BEGIN Data in this exercise
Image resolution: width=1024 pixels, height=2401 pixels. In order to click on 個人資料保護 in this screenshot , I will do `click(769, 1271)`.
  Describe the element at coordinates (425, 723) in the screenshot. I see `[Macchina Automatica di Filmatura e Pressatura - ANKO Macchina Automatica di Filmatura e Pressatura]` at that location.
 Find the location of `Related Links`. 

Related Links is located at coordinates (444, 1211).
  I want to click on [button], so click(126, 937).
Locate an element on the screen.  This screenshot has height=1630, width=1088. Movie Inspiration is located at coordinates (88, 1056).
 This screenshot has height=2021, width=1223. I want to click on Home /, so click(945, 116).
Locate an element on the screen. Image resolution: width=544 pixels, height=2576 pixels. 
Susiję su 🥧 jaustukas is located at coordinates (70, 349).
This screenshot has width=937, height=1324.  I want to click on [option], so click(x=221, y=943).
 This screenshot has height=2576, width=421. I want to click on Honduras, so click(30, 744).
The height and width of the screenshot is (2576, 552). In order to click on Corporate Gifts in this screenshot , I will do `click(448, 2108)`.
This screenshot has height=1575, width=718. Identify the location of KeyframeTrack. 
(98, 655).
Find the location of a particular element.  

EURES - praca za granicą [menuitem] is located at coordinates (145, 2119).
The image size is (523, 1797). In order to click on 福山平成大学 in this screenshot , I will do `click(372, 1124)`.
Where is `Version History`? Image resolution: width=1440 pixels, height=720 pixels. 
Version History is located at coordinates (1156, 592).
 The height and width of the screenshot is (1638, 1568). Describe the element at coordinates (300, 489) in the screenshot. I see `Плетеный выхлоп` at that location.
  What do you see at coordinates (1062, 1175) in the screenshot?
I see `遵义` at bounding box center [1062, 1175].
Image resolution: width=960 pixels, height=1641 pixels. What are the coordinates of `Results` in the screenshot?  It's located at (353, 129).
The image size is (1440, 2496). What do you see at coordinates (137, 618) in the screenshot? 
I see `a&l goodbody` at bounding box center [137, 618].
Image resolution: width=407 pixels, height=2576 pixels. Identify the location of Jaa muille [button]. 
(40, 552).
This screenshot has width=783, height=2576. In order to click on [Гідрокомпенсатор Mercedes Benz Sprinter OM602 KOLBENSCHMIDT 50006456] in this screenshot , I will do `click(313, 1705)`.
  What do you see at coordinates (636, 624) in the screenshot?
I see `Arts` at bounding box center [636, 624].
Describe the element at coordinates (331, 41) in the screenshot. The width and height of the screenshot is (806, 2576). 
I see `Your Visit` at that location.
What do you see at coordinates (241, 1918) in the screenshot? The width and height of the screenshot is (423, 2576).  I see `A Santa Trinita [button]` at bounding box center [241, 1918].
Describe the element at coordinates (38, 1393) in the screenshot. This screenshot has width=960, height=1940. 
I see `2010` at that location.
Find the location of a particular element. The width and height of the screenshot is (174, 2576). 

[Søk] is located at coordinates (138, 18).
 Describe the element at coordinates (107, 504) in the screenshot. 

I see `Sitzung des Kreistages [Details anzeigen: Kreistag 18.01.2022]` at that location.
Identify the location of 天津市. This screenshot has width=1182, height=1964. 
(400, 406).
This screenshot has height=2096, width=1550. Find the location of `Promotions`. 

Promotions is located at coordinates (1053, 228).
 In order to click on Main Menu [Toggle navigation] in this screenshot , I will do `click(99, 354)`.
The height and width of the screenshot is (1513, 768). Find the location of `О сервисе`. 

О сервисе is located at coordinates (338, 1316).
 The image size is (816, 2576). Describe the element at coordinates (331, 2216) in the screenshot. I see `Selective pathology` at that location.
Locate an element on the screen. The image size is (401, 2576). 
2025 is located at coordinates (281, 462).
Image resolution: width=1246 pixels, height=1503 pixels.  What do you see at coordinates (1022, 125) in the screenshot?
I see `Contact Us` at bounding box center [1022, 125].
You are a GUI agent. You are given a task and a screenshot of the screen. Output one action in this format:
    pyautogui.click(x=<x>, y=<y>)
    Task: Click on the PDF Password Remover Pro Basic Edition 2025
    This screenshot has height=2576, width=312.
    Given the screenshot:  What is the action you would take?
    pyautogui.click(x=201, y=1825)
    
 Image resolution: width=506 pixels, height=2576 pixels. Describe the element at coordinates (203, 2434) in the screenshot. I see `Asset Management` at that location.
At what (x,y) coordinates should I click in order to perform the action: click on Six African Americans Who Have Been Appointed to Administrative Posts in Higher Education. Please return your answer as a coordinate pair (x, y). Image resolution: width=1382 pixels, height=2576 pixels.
END Data in this exercise
_What to produce_: With no line skipped, copy the entries exactly as written.

_Solution_:
Image resolution: width=1024 pixels, height=2401 pixels. In order to click on 個人資料保護 in this screenshot , I will do `click(769, 1271)`.
  Describe the element at coordinates (425, 723) in the screenshot. I see `[Macchina Automatica di Filmatura e Pressatura - ANKO Macchina Automatica di Filmatura e Pressatura]` at that location.
 Find the location of `Related Links`. 

Related Links is located at coordinates (444, 1211).
  I want to click on [button], so click(126, 937).
Locate an element on the screen.  This screenshot has height=1630, width=1088. Movie Inspiration is located at coordinates (88, 1056).
 This screenshot has height=2021, width=1223. I want to click on Home /, so click(945, 116).
Locate an element on the screen. Image resolution: width=544 pixels, height=2576 pixels. 
Susiję su 🥧 jaustukas is located at coordinates (70, 349).
This screenshot has width=937, height=1324.  I want to click on [option], so click(x=221, y=943).
 This screenshot has height=2576, width=421. I want to click on Honduras, so click(30, 744).
The height and width of the screenshot is (2576, 552). In order to click on Corporate Gifts in this screenshot , I will do `click(448, 2108)`.
This screenshot has height=1575, width=718. Identify the location of KeyframeTrack. 
(98, 655).
Find the location of a particular element.  

EURES - praca za granicą [menuitem] is located at coordinates (145, 2119).
The image size is (523, 1797). In order to click on 福山平成大学 in this screenshot , I will do `click(372, 1124)`.
Where is `Version History`? Image resolution: width=1440 pixels, height=720 pixels. 
Version History is located at coordinates (1156, 592).
 The height and width of the screenshot is (1638, 1568). Describe the element at coordinates (300, 489) in the screenshot. I see `Плетеный выхлоп` at that location.
  What do you see at coordinates (1062, 1175) in the screenshot?
I see `遵义` at bounding box center [1062, 1175].
Image resolution: width=960 pixels, height=1641 pixels. What are the coordinates of `Results` in the screenshot?  It's located at (353, 129).
The image size is (1440, 2496). What do you see at coordinates (137, 618) in the screenshot? 
I see `a&l goodbody` at bounding box center [137, 618].
Image resolution: width=407 pixels, height=2576 pixels. Identify the location of Jaa muille [button]. 
(40, 552).
This screenshot has width=783, height=2576. In order to click on [Гідрокомпенсатор Mercedes Benz Sprinter OM602 KOLBENSCHMIDT 50006456] in this screenshot , I will do `click(313, 1705)`.
  What do you see at coordinates (636, 624) in the screenshot?
I see `Arts` at bounding box center [636, 624].
Describe the element at coordinates (331, 41) in the screenshot. The width and height of the screenshot is (806, 2576). 
I see `Your Visit` at that location.
What do you see at coordinates (241, 1918) in the screenshot? The width and height of the screenshot is (423, 2576).  I see `A Santa Trinita [button]` at bounding box center [241, 1918].
Describe the element at coordinates (38, 1393) in the screenshot. This screenshot has width=960, height=1940. 
I see `2010` at that location.
Find the location of a particular element. The width and height of the screenshot is (174, 2576). 

[Søk] is located at coordinates (138, 18).
 Describe the element at coordinates (107, 504) in the screenshot. 

I see `Sitzung des Kreistages [Details anzeigen: Kreistag 18.01.2022]` at that location.
Identify the location of 天津市. This screenshot has width=1182, height=1964. 
(400, 406).
This screenshot has height=2096, width=1550. Find the location of `Promotions`. 

Promotions is located at coordinates (1053, 228).
 In order to click on Main Menu [Toggle navigation] in this screenshot , I will do `click(99, 354)`.
The height and width of the screenshot is (1513, 768). Find the location of `О сервисе`. 

О сервисе is located at coordinates (338, 1316).
 The image size is (816, 2576). Describe the element at coordinates (331, 2216) in the screenshot. I see `Selective pathology` at that location.
Locate an element on the screen. The image size is (401, 2576). 
2025 is located at coordinates (281, 462).
Image resolution: width=1246 pixels, height=1503 pixels.  What do you see at coordinates (1022, 125) in the screenshot?
I see `Contact Us` at bounding box center [1022, 125].
You are a GUI agent. You are given a task and a screenshot of the screen. Output one action in this format:
    pyautogui.click(x=<x>, y=<y>)
    Task: Click on the PDF Password Remover Pro Basic Edition 2025
    This screenshot has height=2576, width=312.
    Given the screenshot:  What is the action you would take?
    pyautogui.click(x=201, y=1825)
    
 Image resolution: width=506 pixels, height=2576 pixels. Describe the element at coordinates (203, 2434) in the screenshot. I see `Asset Management` at that location.
At what (x,y) coordinates should I click in order to perform the action: click on Six African Americans Who Have Been Appointed to Administrative Posts in Higher Education. Please return your answer as a coordinate pair (x, y). Image resolution: width=1382 pixels, height=2576 pixels.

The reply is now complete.